Further east Stalin is no longer the least bit concerned about the UK or France coming to the rescue of the former Baltic states which escaped the USSR at the time of its founding and takes the opportunity to invade Estonia, Lithuania and Latvia as well as Finland. The small states fall quickly and the exundated land in the Gulf of Finland and Gulf of Bothnia are easily seized, but when it comes to advancing into Finland proper the Red Army is far less successful. The unfortunate sailors of the Baltic Fleet whose ships were all stranded find themselves relabeled Red Army troops and on the front lines against the Finns who have more snipers than anyone had imagined possible before the war. Officers and Sergeants are effectively targeted and every time the Red Army advances a few miles it looses a dozen commanders. An Army without leaders is just a disorganized mob that isn't going anywhere fast.
In the far east Japan is able to seize nearly all of the new Chinese land and this gives them half of what they were seeking in their war against China, land to expand their population into. the other thing they desire, cheap Chinese laborers, is easily available in the portions of China already conquered and soon Japanese farms and businesses are popping up from Taiwan to Korea across the dry seas.

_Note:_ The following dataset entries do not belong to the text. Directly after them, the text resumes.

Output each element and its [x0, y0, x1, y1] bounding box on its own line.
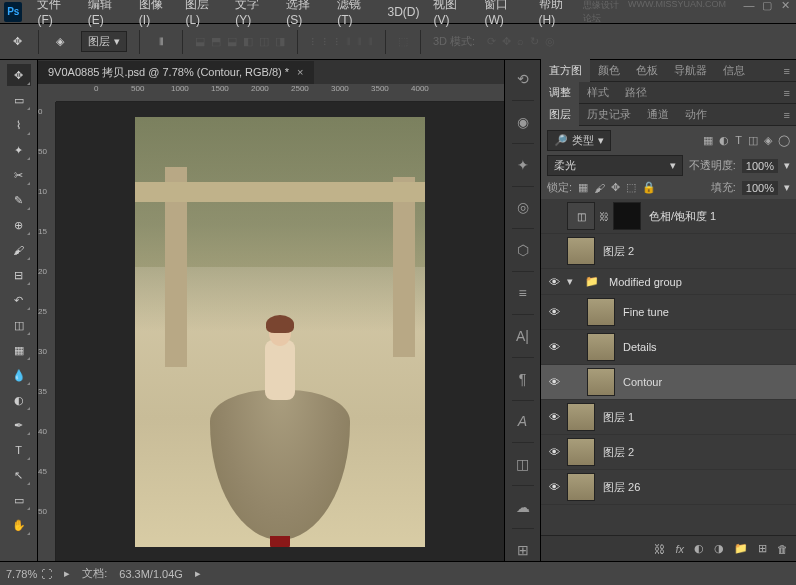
- tab-styles[interactable]: 样式: [579, 81, 617, 104]
- dist-icon[interactable]: ⫶: [322, 35, 328, 48]
- zoom-expand-icon[interactable]: ⛶: [41, 568, 52, 580]
- eyedropper-tool[interactable]: ✎: [7, 189, 31, 211]
- dist-icon[interactable]: ⫴: [357, 35, 362, 48]
- visibility-toggle[interactable]: 👁: [545, 481, 563, 493]
- align-top-icon[interactable]: ⬓: [195, 35, 205, 48]
- opacity-value[interactable]: 100%: [742, 159, 778, 173]
- wand-tool[interactable]: ✦: [7, 139, 31, 161]
- tab-info[interactable]: 信息: [715, 59, 753, 82]
- filter-adjust-icon[interactable]: ◐: [719, 134, 729, 147]
- eraser-tool[interactable]: ◫: [7, 314, 31, 336]
- canvas[interactable]: [56, 102, 504, 561]
- move-tool-icon[interactable]: ✥: [8, 33, 26, 51]
- tab-histogram[interactable]: 直方图: [541, 59, 590, 82]
- filter-type-dropdown[interactable]: 🔎 类型 ▾: [547, 130, 611, 151]
- align-vcenter-icon[interactable]: ⬒: [211, 35, 221, 48]
- layer-row[interactable]: 👁 图层 2: [541, 234, 796, 269]
- layer-name[interactable]: Details: [623, 341, 657, 353]
- layer-name[interactable]: 图层 26: [603, 480, 640, 495]
- path-tool[interactable]: ↖: [7, 464, 31, 486]
- new-layer-icon[interactable]: ⊞: [758, 542, 767, 555]
- 3d-rotate-icon[interactable]: ↻: [530, 35, 539, 48]
- lock-artboard-icon[interactable]: ⬚: [626, 181, 636, 194]
- dock-icon[interactable]: ⬡: [511, 239, 535, 261]
- close-button[interactable]: ✕: [778, 0, 792, 25]
- visibility-toggle[interactable]: 👁: [545, 210, 563, 222]
- layer-name[interactable]: Modified group: [609, 276, 682, 288]
- panel-menu-icon[interactable]: ≡: [778, 109, 796, 121]
- tab-channels[interactable]: 通道: [639, 103, 677, 126]
- autoselect-dropdown[interactable]: 图层▾: [81, 31, 127, 52]
- dist-icon[interactable]: ⫴: [346, 35, 351, 48]
- menu-layer[interactable]: 图层(L): [178, 0, 228, 27]
- align-hcenter-icon[interactable]: ◫: [259, 35, 269, 48]
- align-bottom-icon[interactable]: ⬓: [227, 35, 237, 48]
- dock-paragraph-icon[interactable]: ¶: [511, 368, 535, 390]
- layer-row[interactable]: 👁 图层 26: [541, 470, 796, 505]
- layer-row[interactable]: 👁 Details: [541, 330, 796, 365]
- group-icon[interactable]: 📁: [734, 542, 748, 555]
- layer-thumb[interactable]: [567, 403, 595, 431]
- visibility-toggle[interactable]: 👁: [545, 376, 563, 388]
- layer-name[interactable]: 图层 2: [603, 244, 634, 259]
- menu-type[interactable]: 文字(Y): [228, 0, 279, 27]
- tab-navigator[interactable]: 导航器: [666, 59, 715, 82]
- dist-icon[interactable]: ⫴: [368, 35, 373, 48]
- mask-icon[interactable]: ◐: [694, 542, 704, 555]
- visibility-toggle[interactable]: 👁: [545, 341, 563, 353]
- dist-icon[interactable]: ⫶: [334, 35, 340, 48]
- hand-tool[interactable]: ✋: [7, 514, 31, 536]
- lasso-tool[interactable]: ⌇: [7, 114, 31, 136]
- layer-row-selected[interactable]: 👁 Contour: [541, 365, 796, 400]
- panel-menu-icon[interactable]: ≡: [778, 65, 796, 77]
- marquee-tool[interactable]: ▭: [7, 89, 31, 111]
- 3d-orbit-icon[interactable]: ⟳: [487, 35, 496, 48]
- dock-icon[interactable]: ⟲: [511, 68, 535, 90]
- layer-thumb[interactable]: [567, 473, 595, 501]
- adjustment-icon[interactable]: ◑: [714, 542, 724, 555]
- visibility-toggle[interactable]: 👁: [545, 306, 563, 318]
- layer-name[interactable]: Fine tune: [623, 306, 669, 318]
- dodge-tool[interactable]: ◐: [7, 389, 31, 411]
- layer-name[interactable]: 色相/饱和度 1: [649, 209, 716, 224]
- move-tool[interactable]: ✥: [7, 64, 31, 86]
- tab-color[interactable]: 颜色: [590, 59, 628, 82]
- folder-caret-icon[interactable]: ▾: [567, 275, 579, 288]
- layer-thumb[interactable]: [587, 298, 615, 326]
- lock-position-icon[interactable]: ✥: [611, 181, 620, 194]
- lock-all-icon[interactable]: 🔒: [642, 181, 656, 194]
- stamp-tool[interactable]: ⊟: [7, 264, 31, 286]
- layer-thumb[interactable]: [567, 438, 595, 466]
- layer-name[interactable]: Contour: [623, 376, 662, 388]
- minimize-button[interactable]: —: [742, 0, 756, 25]
- align-icon[interactable]: ⫴: [152, 33, 170, 51]
- menu-select[interactable]: 选择(S): [279, 0, 330, 27]
- menu-view[interactable]: 视图(V): [426, 0, 477, 27]
- align-left-icon[interactable]: ◧: [243, 35, 253, 48]
- filter-shape-icon[interactable]: ◫: [748, 134, 758, 147]
- type-tool[interactable]: T: [7, 439, 31, 461]
- filter-toggle-icon[interactable]: ◯: [778, 134, 790, 147]
- tab-layers[interactable]: 图层: [541, 103, 579, 126]
- heal-tool[interactable]: ⊕: [7, 214, 31, 236]
- tab-adjustments[interactable]: 调整: [541, 81, 579, 104]
- autoselect-icon[interactable]: ◈: [51, 33, 69, 51]
- document-tab[interactable]: 9V0A0885 拷贝.psd @ 7.78% (Contour, RGB/8)…: [38, 61, 314, 84]
- visibility-toggle[interactable]: 👁: [545, 411, 563, 423]
- tab-history[interactable]: 历史记录: [579, 103, 639, 126]
- fill-chevron-icon[interactable]: ▾: [784, 181, 790, 194]
- dock-icon[interactable]: ⊞: [511, 539, 535, 561]
- trash-icon[interactable]: 🗑: [777, 543, 788, 555]
- filter-type-icon[interactable]: T: [735, 134, 742, 147]
- dock-icon[interactable]: ◫: [511, 453, 535, 475]
- filter-pixel-icon[interactable]: ▦: [703, 134, 713, 147]
- menu-edit[interactable]: 编辑(E): [81, 0, 132, 27]
- tab-close-icon[interactable]: ×: [297, 66, 303, 78]
- menu-filter[interactable]: 滤镜(T): [330, 0, 380, 27]
- dock-cc-icon[interactable]: ☁: [511, 496, 535, 518]
- blur-tool[interactable]: 💧: [7, 364, 31, 386]
- gradient-tool[interactable]: ▦: [7, 339, 31, 361]
- visibility-toggle[interactable]: 👁: [545, 446, 563, 458]
- panel-menu-icon[interactable]: ≡: [778, 87, 796, 99]
- layer-thumb[interactable]: [587, 368, 615, 396]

The USA has more than enough to deal with in North America to keep it busy and the China War drops off the list of important political factors for the next few years.
On the spiritual front the Catholic faith is strongly boosted and many Protestant Christians and not a small number of non-Christians convert to Catholicism because they believe the Pope really is the conduit from God to Man on earth. This even leads to a large number of Muslims in the hardest hit areas converting, though it also hardens the resolve of the most devout Islamist's that this is all the work of Shaitan to mislead the masses away from the True Faith in Allah. Most of the Judaeo-Christian-Islamist faithful learn the story of Noah's flood from early childhood and the only thing that places special emphasis on the Papacy and Catholic division is the Pope's public warning to all Christians. This leaves more than enough wiggle room for the truly devout members of other sects within the overall belief in Jehovah/God/Allah of the Old Testament to remain within their own belief but for those doubters who want miraculous proof the Exundation is plainly what they were seeking on some level.